IX. II. Information provided to tourists
Whelan [1991, p.15] believes that “Eco tour operators must instill a conservation ethic for environmentally sensitive travel in their clients if they are to continue bringing visitors to fragile sites.” This education of tourists can occur before, during or after the trip – ideally all three [Wight, 1994]. TIDE appears to make no effort to instill such a “conservation ethic” – no such information is given before any tours and education during the tour I took was non-existent (although this may vary depending upon the guide and tour taken – a limited budget meant that I experienced only one tour).
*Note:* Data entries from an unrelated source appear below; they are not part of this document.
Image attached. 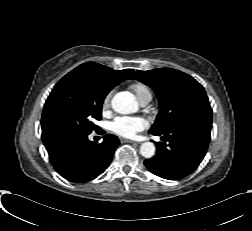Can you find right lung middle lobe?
<instances>
[{
  "label": "right lung middle lobe",
  "mask_w": 252,
  "mask_h": 231,
  "mask_svg": "<svg viewBox=\"0 0 252 231\" xmlns=\"http://www.w3.org/2000/svg\"><path fill=\"white\" fill-rule=\"evenodd\" d=\"M112 87L75 73L64 76L53 88L41 119L45 147L65 138L88 135L99 127L102 103Z\"/></svg>",
  "instance_id": "1"
}]
</instances>
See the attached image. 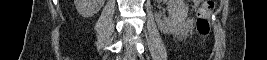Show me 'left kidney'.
<instances>
[{"label":"left kidney","mask_w":267,"mask_h":60,"mask_svg":"<svg viewBox=\"0 0 267 60\" xmlns=\"http://www.w3.org/2000/svg\"><path fill=\"white\" fill-rule=\"evenodd\" d=\"M168 17H161V15H155V19L160 31L172 34L178 32V30L184 24L188 15V6L183 0H168Z\"/></svg>","instance_id":"left-kidney-1"}]
</instances>
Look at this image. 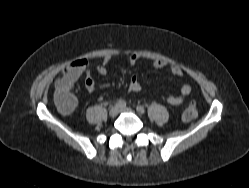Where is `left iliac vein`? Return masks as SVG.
Here are the masks:
<instances>
[{
  "mask_svg": "<svg viewBox=\"0 0 249 188\" xmlns=\"http://www.w3.org/2000/svg\"><path fill=\"white\" fill-rule=\"evenodd\" d=\"M119 111H120V112L135 113V111H134L132 108H130V107H121V108L119 109Z\"/></svg>",
  "mask_w": 249,
  "mask_h": 188,
  "instance_id": "1",
  "label": "left iliac vein"
}]
</instances>
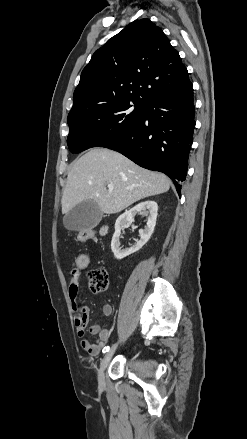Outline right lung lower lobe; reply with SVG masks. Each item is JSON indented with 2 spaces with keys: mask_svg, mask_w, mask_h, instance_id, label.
Segmentation results:
<instances>
[{
  "mask_svg": "<svg viewBox=\"0 0 247 439\" xmlns=\"http://www.w3.org/2000/svg\"><path fill=\"white\" fill-rule=\"evenodd\" d=\"M194 127L191 84L149 102L141 121L106 148L120 152L143 168L165 173L180 196Z\"/></svg>",
  "mask_w": 247,
  "mask_h": 439,
  "instance_id": "98d812e1",
  "label": "right lung lower lobe"
}]
</instances>
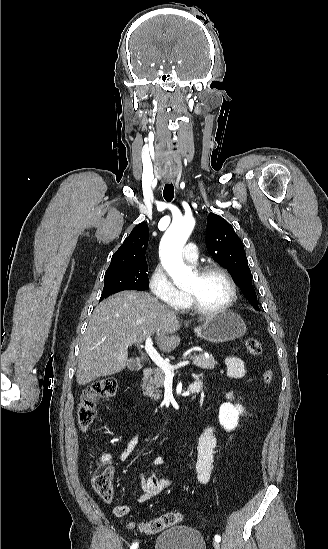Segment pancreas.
Returning <instances> with one entry per match:
<instances>
[{"instance_id":"cf45deb5","label":"pancreas","mask_w":328,"mask_h":549,"mask_svg":"<svg viewBox=\"0 0 328 549\" xmlns=\"http://www.w3.org/2000/svg\"><path fill=\"white\" fill-rule=\"evenodd\" d=\"M189 359H192L193 365L201 367V369H214V365H217L214 357H205V355H188ZM165 381V373L162 369H154L152 377L143 379L142 389L145 391V395H149L154 401L161 399V391L159 387H163Z\"/></svg>"}]
</instances>
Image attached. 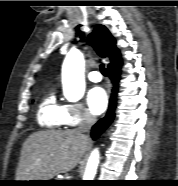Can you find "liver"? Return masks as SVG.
Masks as SVG:
<instances>
[{"instance_id": "6515ba94", "label": "liver", "mask_w": 178, "mask_h": 186, "mask_svg": "<svg viewBox=\"0 0 178 186\" xmlns=\"http://www.w3.org/2000/svg\"><path fill=\"white\" fill-rule=\"evenodd\" d=\"M90 139L76 129L39 131L24 142L16 172L17 181L50 180L72 170Z\"/></svg>"}]
</instances>
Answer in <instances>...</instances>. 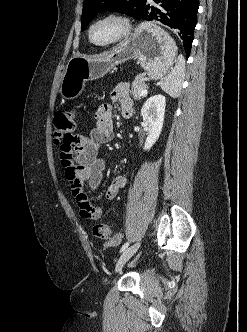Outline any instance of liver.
<instances>
[{
    "instance_id": "liver-1",
    "label": "liver",
    "mask_w": 247,
    "mask_h": 332,
    "mask_svg": "<svg viewBox=\"0 0 247 332\" xmlns=\"http://www.w3.org/2000/svg\"><path fill=\"white\" fill-rule=\"evenodd\" d=\"M86 58H91V57H86ZM93 58H96V57H93Z\"/></svg>"
}]
</instances>
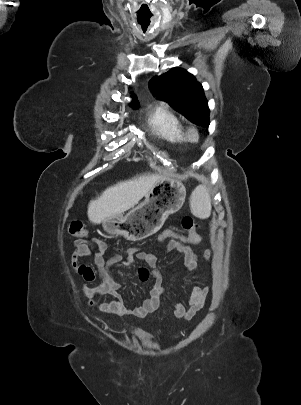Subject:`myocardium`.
<instances>
[{"label":"myocardium","instance_id":"obj_1","mask_svg":"<svg viewBox=\"0 0 301 405\" xmlns=\"http://www.w3.org/2000/svg\"><path fill=\"white\" fill-rule=\"evenodd\" d=\"M186 137L191 142H196L199 139L198 130L191 126L186 130Z\"/></svg>","mask_w":301,"mask_h":405}]
</instances>
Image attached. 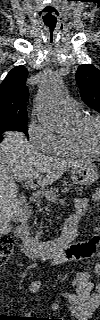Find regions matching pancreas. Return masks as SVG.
Here are the masks:
<instances>
[{
    "mask_svg": "<svg viewBox=\"0 0 100 320\" xmlns=\"http://www.w3.org/2000/svg\"><path fill=\"white\" fill-rule=\"evenodd\" d=\"M52 191H55V189L53 188ZM37 204H38V207L40 208V204H41V200H40V199H38ZM39 210H40V212H43V213H44L43 208H40ZM46 211H47V210H46ZM42 228H43V223L41 222L40 227H39V230L36 231V237H37V238H40V237H41Z\"/></svg>",
    "mask_w": 100,
    "mask_h": 320,
    "instance_id": "obj_1",
    "label": "pancreas"
}]
</instances>
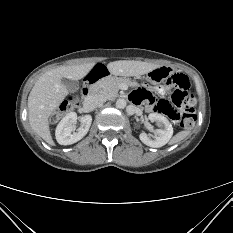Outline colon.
<instances>
[{
  "label": "colon",
  "instance_id": "5ec220e1",
  "mask_svg": "<svg viewBox=\"0 0 233 233\" xmlns=\"http://www.w3.org/2000/svg\"><path fill=\"white\" fill-rule=\"evenodd\" d=\"M167 85L175 87L172 94V103L165 100H151V105L154 110L168 116L173 121L177 122L184 129L191 128L195 123V107L196 100L190 95L187 90L189 88V79L184 74H174L167 80ZM80 92L72 94L64 101L60 109L52 116V121H57L62 114L77 108L83 98Z\"/></svg>",
  "mask_w": 233,
  "mask_h": 233
}]
</instances>
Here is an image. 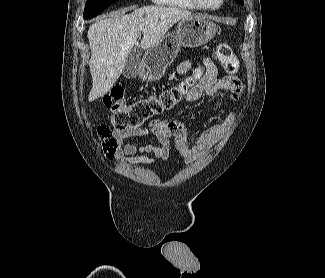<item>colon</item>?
<instances>
[{"instance_id": "obj_1", "label": "colon", "mask_w": 325, "mask_h": 278, "mask_svg": "<svg viewBox=\"0 0 325 278\" xmlns=\"http://www.w3.org/2000/svg\"><path fill=\"white\" fill-rule=\"evenodd\" d=\"M215 58L228 75L237 74L239 60L230 45L226 43L219 44L215 51ZM196 79L197 75H193L178 85L131 104L125 102V93L122 88H112L103 97V103L109 112L113 130L140 128L147 121L169 111L190 91ZM96 130L102 141L103 151L107 154L114 153L116 142L111 127L101 124L97 126Z\"/></svg>"}]
</instances>
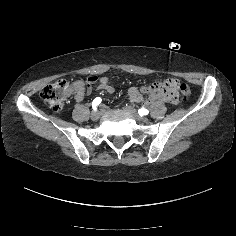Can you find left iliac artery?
<instances>
[{
	"instance_id": "left-iliac-artery-1",
	"label": "left iliac artery",
	"mask_w": 236,
	"mask_h": 236,
	"mask_svg": "<svg viewBox=\"0 0 236 236\" xmlns=\"http://www.w3.org/2000/svg\"><path fill=\"white\" fill-rule=\"evenodd\" d=\"M138 113L140 116H144V115H147L149 113V111L145 108H141L138 110Z\"/></svg>"
}]
</instances>
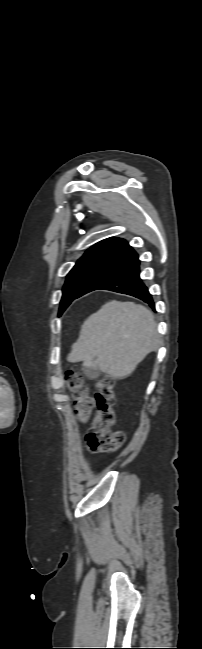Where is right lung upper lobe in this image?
<instances>
[{"label": "right lung upper lobe", "instance_id": "obj_1", "mask_svg": "<svg viewBox=\"0 0 202 649\" xmlns=\"http://www.w3.org/2000/svg\"><path fill=\"white\" fill-rule=\"evenodd\" d=\"M131 249L132 247L129 246V244L124 239L111 237L96 243L91 248H89L84 255L102 253L119 256L130 251Z\"/></svg>", "mask_w": 202, "mask_h": 649}]
</instances>
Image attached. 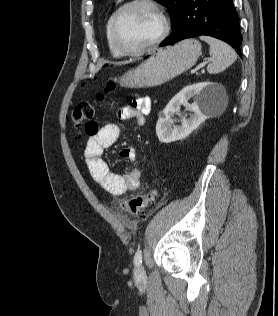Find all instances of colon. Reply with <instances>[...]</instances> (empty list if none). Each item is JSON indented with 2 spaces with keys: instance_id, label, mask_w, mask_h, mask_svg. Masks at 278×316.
<instances>
[{
  "instance_id": "5ec220e1",
  "label": "colon",
  "mask_w": 278,
  "mask_h": 316,
  "mask_svg": "<svg viewBox=\"0 0 278 316\" xmlns=\"http://www.w3.org/2000/svg\"><path fill=\"white\" fill-rule=\"evenodd\" d=\"M115 88L114 81H110L105 89V92H111ZM104 93L97 95V100L102 101L104 99ZM95 115L94 107L88 103L81 101L77 103L71 113V118L76 127H78V137H81L83 133L91 136L98 131V124L93 120ZM84 130H80L81 127ZM157 197V191L151 189L144 194L132 196L123 202L124 211L131 216L142 215L147 209H149L155 202Z\"/></svg>"
}]
</instances>
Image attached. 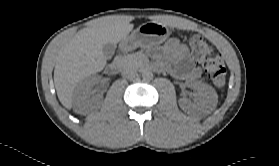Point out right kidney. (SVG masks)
Returning a JSON list of instances; mask_svg holds the SVG:
<instances>
[{
    "label": "right kidney",
    "instance_id": "obj_1",
    "mask_svg": "<svg viewBox=\"0 0 279 166\" xmlns=\"http://www.w3.org/2000/svg\"><path fill=\"white\" fill-rule=\"evenodd\" d=\"M99 81V78L94 77L82 82L80 88L75 92L76 102L86 108L90 102L98 99V97L92 96L91 88L93 85L98 84Z\"/></svg>",
    "mask_w": 279,
    "mask_h": 166
}]
</instances>
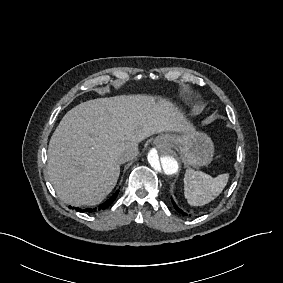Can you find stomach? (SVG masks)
I'll return each instance as SVG.
<instances>
[{
	"mask_svg": "<svg viewBox=\"0 0 283 283\" xmlns=\"http://www.w3.org/2000/svg\"><path fill=\"white\" fill-rule=\"evenodd\" d=\"M162 136L167 137V145L161 146L158 144V139ZM153 145L159 150H164L169 147H174L178 150L181 160L186 165L191 166H206L213 157V143L211 139L204 133L191 132L180 135H159L153 140Z\"/></svg>",
	"mask_w": 283,
	"mask_h": 283,
	"instance_id": "1",
	"label": "stomach"
}]
</instances>
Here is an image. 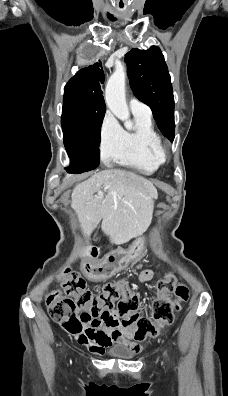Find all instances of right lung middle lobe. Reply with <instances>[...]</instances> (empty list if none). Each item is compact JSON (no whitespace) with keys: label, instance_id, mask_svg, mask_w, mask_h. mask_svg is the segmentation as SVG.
<instances>
[{"label":"right lung middle lobe","instance_id":"obj_1","mask_svg":"<svg viewBox=\"0 0 228 396\" xmlns=\"http://www.w3.org/2000/svg\"><path fill=\"white\" fill-rule=\"evenodd\" d=\"M105 110L86 111L63 100L61 124L64 145L70 157L69 173L95 169L100 162V131Z\"/></svg>","mask_w":228,"mask_h":396}]
</instances>
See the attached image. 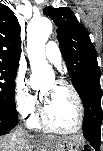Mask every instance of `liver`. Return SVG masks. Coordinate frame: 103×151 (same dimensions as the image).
Segmentation results:
<instances>
[{
  "label": "liver",
  "instance_id": "6515ba94",
  "mask_svg": "<svg viewBox=\"0 0 103 151\" xmlns=\"http://www.w3.org/2000/svg\"><path fill=\"white\" fill-rule=\"evenodd\" d=\"M63 137L48 136L42 138V141H34L31 136L23 134L21 132H15L8 134L0 139L1 151H32L33 146L31 143H37L34 147L40 149V151H46L53 143L63 140Z\"/></svg>",
  "mask_w": 103,
  "mask_h": 151
}]
</instances>
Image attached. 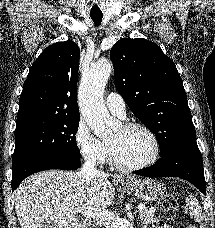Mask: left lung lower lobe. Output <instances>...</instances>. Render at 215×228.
Wrapping results in <instances>:
<instances>
[{
	"mask_svg": "<svg viewBox=\"0 0 215 228\" xmlns=\"http://www.w3.org/2000/svg\"><path fill=\"white\" fill-rule=\"evenodd\" d=\"M133 173L145 177H179L206 194L202 156L196 140L191 139L170 149L152 166Z\"/></svg>",
	"mask_w": 215,
	"mask_h": 228,
	"instance_id": "1",
	"label": "left lung lower lobe"
}]
</instances>
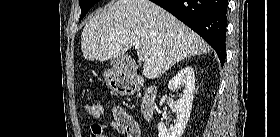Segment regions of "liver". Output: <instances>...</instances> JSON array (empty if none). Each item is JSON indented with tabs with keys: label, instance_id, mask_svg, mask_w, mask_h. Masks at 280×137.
Returning a JSON list of instances; mask_svg holds the SVG:
<instances>
[{
	"label": "liver",
	"instance_id": "1",
	"mask_svg": "<svg viewBox=\"0 0 280 137\" xmlns=\"http://www.w3.org/2000/svg\"><path fill=\"white\" fill-rule=\"evenodd\" d=\"M137 71L154 79L187 57L210 51L209 45L189 27L149 0H116L85 25L81 50L89 61L123 56L134 43Z\"/></svg>",
	"mask_w": 280,
	"mask_h": 137
}]
</instances>
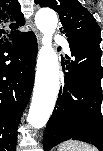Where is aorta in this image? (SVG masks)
Returning <instances> with one entry per match:
<instances>
[{
    "instance_id": "762f6f07",
    "label": "aorta",
    "mask_w": 103,
    "mask_h": 151,
    "mask_svg": "<svg viewBox=\"0 0 103 151\" xmlns=\"http://www.w3.org/2000/svg\"><path fill=\"white\" fill-rule=\"evenodd\" d=\"M35 23L44 36L38 53L34 93L27 121L34 128H42L53 112L59 92V61L52 47V35L58 24L57 14L51 9H40L35 15Z\"/></svg>"
}]
</instances>
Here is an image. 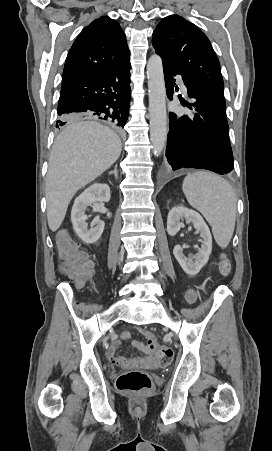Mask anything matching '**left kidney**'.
<instances>
[{
  "label": "left kidney",
  "instance_id": "5707ae66",
  "mask_svg": "<svg viewBox=\"0 0 272 451\" xmlns=\"http://www.w3.org/2000/svg\"><path fill=\"white\" fill-rule=\"evenodd\" d=\"M182 218H185L186 222H191L196 231H200V237H202L203 241L201 247L198 249V253H195L192 257H186V255H184L181 245H175L173 253L182 269H184L188 275H196L209 259V255L212 251V235L202 216H200L198 212H194V210L183 208V206L172 208L168 214L167 231L169 235H176L177 231H179L182 226V222H180Z\"/></svg>",
  "mask_w": 272,
  "mask_h": 451
}]
</instances>
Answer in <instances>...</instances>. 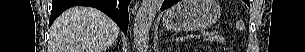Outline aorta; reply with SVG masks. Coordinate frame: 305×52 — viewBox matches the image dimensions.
Wrapping results in <instances>:
<instances>
[{
    "label": "aorta",
    "instance_id": "762f6f07",
    "mask_svg": "<svg viewBox=\"0 0 305 52\" xmlns=\"http://www.w3.org/2000/svg\"><path fill=\"white\" fill-rule=\"evenodd\" d=\"M162 3L163 0H142L133 26V40L138 49L147 48L149 31Z\"/></svg>",
    "mask_w": 305,
    "mask_h": 52
}]
</instances>
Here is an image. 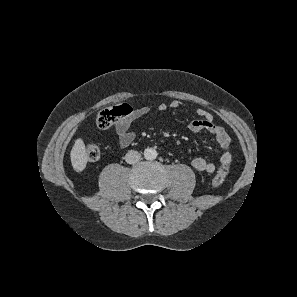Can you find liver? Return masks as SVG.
<instances>
[{
    "label": "liver",
    "instance_id": "obj_1",
    "mask_svg": "<svg viewBox=\"0 0 297 297\" xmlns=\"http://www.w3.org/2000/svg\"><path fill=\"white\" fill-rule=\"evenodd\" d=\"M71 163L75 171L80 172L84 170L88 161V154L85 144L81 138L75 141V144L70 153Z\"/></svg>",
    "mask_w": 297,
    "mask_h": 297
}]
</instances>
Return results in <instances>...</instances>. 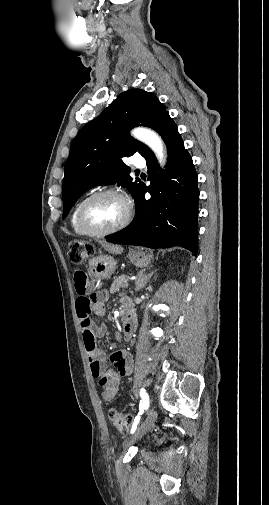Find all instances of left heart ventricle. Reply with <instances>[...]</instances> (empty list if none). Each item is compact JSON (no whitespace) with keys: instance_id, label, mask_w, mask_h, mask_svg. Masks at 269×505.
Masks as SVG:
<instances>
[{"instance_id":"1","label":"left heart ventricle","mask_w":269,"mask_h":505,"mask_svg":"<svg viewBox=\"0 0 269 505\" xmlns=\"http://www.w3.org/2000/svg\"><path fill=\"white\" fill-rule=\"evenodd\" d=\"M125 213L126 206L121 198L104 196L89 206L86 219L95 228L108 229L120 223Z\"/></svg>"}]
</instances>
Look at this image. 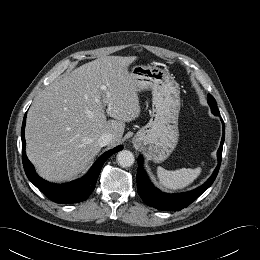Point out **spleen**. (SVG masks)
I'll return each instance as SVG.
<instances>
[{
	"mask_svg": "<svg viewBox=\"0 0 260 260\" xmlns=\"http://www.w3.org/2000/svg\"><path fill=\"white\" fill-rule=\"evenodd\" d=\"M201 168L195 169L181 168L177 170H166L162 167L157 168V176L161 185L167 189L177 190L187 187L201 173Z\"/></svg>",
	"mask_w": 260,
	"mask_h": 260,
	"instance_id": "spleen-1",
	"label": "spleen"
}]
</instances>
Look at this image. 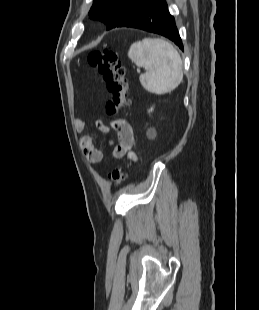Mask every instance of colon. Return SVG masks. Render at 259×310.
Masks as SVG:
<instances>
[{
    "mask_svg": "<svg viewBox=\"0 0 259 310\" xmlns=\"http://www.w3.org/2000/svg\"><path fill=\"white\" fill-rule=\"evenodd\" d=\"M88 60L102 75L111 94V99L105 105V113L113 116L128 108V82L118 53L111 48H103L91 52ZM128 172V166H120L110 173V178L114 183L120 184L126 179Z\"/></svg>",
    "mask_w": 259,
    "mask_h": 310,
    "instance_id": "5ec220e1",
    "label": "colon"
}]
</instances>
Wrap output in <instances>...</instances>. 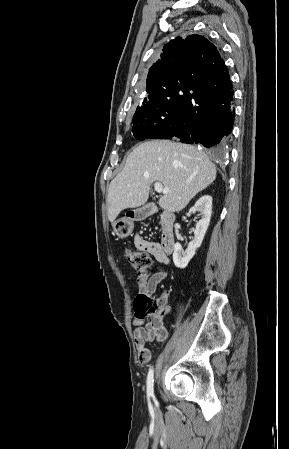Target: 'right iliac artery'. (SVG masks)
<instances>
[{"label":"right iliac artery","instance_id":"obj_1","mask_svg":"<svg viewBox=\"0 0 289 449\" xmlns=\"http://www.w3.org/2000/svg\"><path fill=\"white\" fill-rule=\"evenodd\" d=\"M147 395L151 397L154 395V371L150 369L147 376Z\"/></svg>","mask_w":289,"mask_h":449}]
</instances>
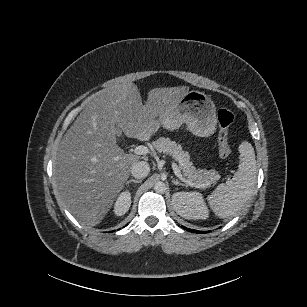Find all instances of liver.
Segmentation results:
<instances>
[{"instance_id": "obj_1", "label": "liver", "mask_w": 307, "mask_h": 307, "mask_svg": "<svg viewBox=\"0 0 307 307\" xmlns=\"http://www.w3.org/2000/svg\"><path fill=\"white\" fill-rule=\"evenodd\" d=\"M188 89H152L144 105L133 82L104 88L89 97L65 133L54 163L56 198L78 221L95 226L102 220L138 159L116 144L115 130L134 136L153 117L176 107Z\"/></svg>"}]
</instances>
In comparison, the TEA provides tourism guidelines before the trip and involves education during the trip. The TEA brochure is given to all tourists before they visit any of the villages, telling tourists to:
- buy locally made souvenirs
- only go on tours endorsed by the local people
- always ask before photographing people
- not give money or sweets to children as it encourages begging
- respect local etiquette and wear appropriate clothing.
All these guidelines are important to the TEA programme – they encourage tourists to spend and therefore add to the village’s income, help to avoid any offence that might be caused by tourists and minimize any annoyances for tourists in the future. All are important if the program is to remain successful and popular. The various TEA guides also provide educational information throughout the trips, informing the guest about local wildlife and the uses of various plants found throughout the rainforest. However, little specific information is provided about conservation issues, although an attentive tourist would leave with an understanding of the great importance the local population attaches to the environment due to its usefulness to them – for food and medicine (and also tourism).
Unlike TIDE, the TEA therefore does instill a “conservation ethic”, although this is done indirectly – the local people never really use the word “conservation”. Such a conservation ethic and educative input is important if ecotourism ventures wish to credibly distinguish themselves from traditional types of mass tourism that usually pay little regard to conservation issues and the environment.